Last week, Amitabh Bachchan revealed he had tuberculosis (TB) in 2000. But the statement from one of the nation’s most venerated actors came too late for Dilip Kadam, 25, who ended his life at Sewri’s GTB (Group of Tuberculosis) Hospitals in October. He slashed his throat with a razor. Kadam, who was battling drug- resistant TB, was the third patient this year to commit suicide at the hospital.

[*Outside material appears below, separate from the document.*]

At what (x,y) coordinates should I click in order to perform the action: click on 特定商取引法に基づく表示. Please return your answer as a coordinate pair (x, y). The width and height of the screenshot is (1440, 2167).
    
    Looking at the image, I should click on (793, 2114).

Nurses who had treated Kadam said he had been abandoned by his family, like many other patients at the city’s leading TB hospital. His body was handed over to a relative who had learnt about his death from newspapers. HT was unable to trace his family, as the phone number they had left with KEM Hospital, where Kadam breathed his last, was incorrect. In many cases, families, who are desperate to escape the stigma of having a TB patient amidst them, abandon relatives at the hospital. To clear their tracks, they leave fake addresses or telephone numbers.
“It’s not TB, but the stigma that kills many,” said a doctor who counsels patients at the hospital. Medical experts working with TB patients said Bachchan’s statement that he had been cured of tuberculosis will raise the hopes of many abandoned patients.
Manoj Pakhre lost the will to fight TB when his family lost interest in supporting him. The 30-year-old would wait for his mother to pay him a visit, said hospital staff.
On May 28, when the wait became unbearable, he tried to kill himself by slitting his throat with a shaving blade. He survived the suicide attempt, but his body, by then wasted to 20 kilos, gave up soon. A few days after his death, his maternal uncle visited the hospital – Pakhre’s first visitor since he had been admitted to the hospital 18 months ago – only to be told that the body was in the morgue, awaiting a funeral.
While Pakhre’s body was cremated in the presence of his family members, many patients who pass away at the hospital in Sewri have a lonely last journey. According to hospital records, an unclaimed body of a patient is deposited every second day at the hospital’s morgue. Since 2008, more than 900 TB patients admitted to the hospital were abandoned. Their bodies were either taken to the Bhoiwada crematorium or sent to anatomy departments of medical colleges, to be used by medical students.
Unlike other municipal hospitals where the wards are crowded with relatives and visitors, the corridors of this hospital wear a deserted look. The 1,200-odd patients here are largely left alone. “Relatives come during the first few weeks of hospitalisation, but when they learn the recovery will take long, they just disappear,” said a doctor working here for the past 35 years.
“We shouldn’t be quick to blame the relatives. TB does not get the attention that diseases such as cancer get; here, the relatives are at risk of contracting the disease. They live in small houses with children and other relatives. Everyone is worried about contracting the infection during a visit to the hospital.”